» **Goal of the exercise**: Write out the entries below exactly, from the first line to the one with "verbundenen emotionalen Reaktionen.", both ends included.

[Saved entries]
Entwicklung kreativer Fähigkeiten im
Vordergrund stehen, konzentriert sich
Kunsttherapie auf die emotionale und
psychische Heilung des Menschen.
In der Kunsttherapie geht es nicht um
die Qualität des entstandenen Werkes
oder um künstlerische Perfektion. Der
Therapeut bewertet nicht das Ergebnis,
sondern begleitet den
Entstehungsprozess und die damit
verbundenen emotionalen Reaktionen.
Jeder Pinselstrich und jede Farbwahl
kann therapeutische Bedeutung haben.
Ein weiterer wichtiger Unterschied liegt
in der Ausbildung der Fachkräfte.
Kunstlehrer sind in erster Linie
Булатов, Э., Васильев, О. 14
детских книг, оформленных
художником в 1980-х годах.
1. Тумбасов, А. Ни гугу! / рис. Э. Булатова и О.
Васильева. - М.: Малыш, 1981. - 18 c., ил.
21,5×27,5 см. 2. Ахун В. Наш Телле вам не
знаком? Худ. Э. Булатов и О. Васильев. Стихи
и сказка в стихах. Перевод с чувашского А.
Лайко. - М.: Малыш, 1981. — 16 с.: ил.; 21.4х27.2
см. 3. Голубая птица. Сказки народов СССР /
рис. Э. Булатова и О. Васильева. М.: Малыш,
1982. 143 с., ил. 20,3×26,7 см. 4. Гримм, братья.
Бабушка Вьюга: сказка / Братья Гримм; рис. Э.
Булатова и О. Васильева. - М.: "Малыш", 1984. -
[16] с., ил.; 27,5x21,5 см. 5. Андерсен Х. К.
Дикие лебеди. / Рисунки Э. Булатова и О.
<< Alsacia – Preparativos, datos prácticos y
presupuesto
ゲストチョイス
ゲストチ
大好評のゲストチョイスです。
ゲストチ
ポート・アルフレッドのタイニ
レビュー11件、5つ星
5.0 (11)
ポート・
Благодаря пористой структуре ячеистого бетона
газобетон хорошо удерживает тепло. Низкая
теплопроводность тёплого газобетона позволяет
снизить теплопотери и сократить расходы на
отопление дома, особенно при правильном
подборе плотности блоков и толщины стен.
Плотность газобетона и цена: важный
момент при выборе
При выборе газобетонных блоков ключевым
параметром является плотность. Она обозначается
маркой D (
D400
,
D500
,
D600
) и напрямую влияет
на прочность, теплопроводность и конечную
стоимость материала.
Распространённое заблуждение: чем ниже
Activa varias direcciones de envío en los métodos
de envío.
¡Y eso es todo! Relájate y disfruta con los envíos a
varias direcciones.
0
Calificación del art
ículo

» **Completed task**:
Entwicklung kreativer Fähigkeiten im
Vordergrund stehen, konzentriert sich
Kunsttherapie auf die emotionale und
psychische Heilung des Menschen.
In der Kunsttherapie geht es nicht um
die Qualität des entstandenen Werkes
oder um künstlerische Perfektion. Der
Therapeut bewertet nicht das Ergebnis,
sondern begleitet den
Entstehungsprozess und die damit
verbundenen emotionalen Reaktionen.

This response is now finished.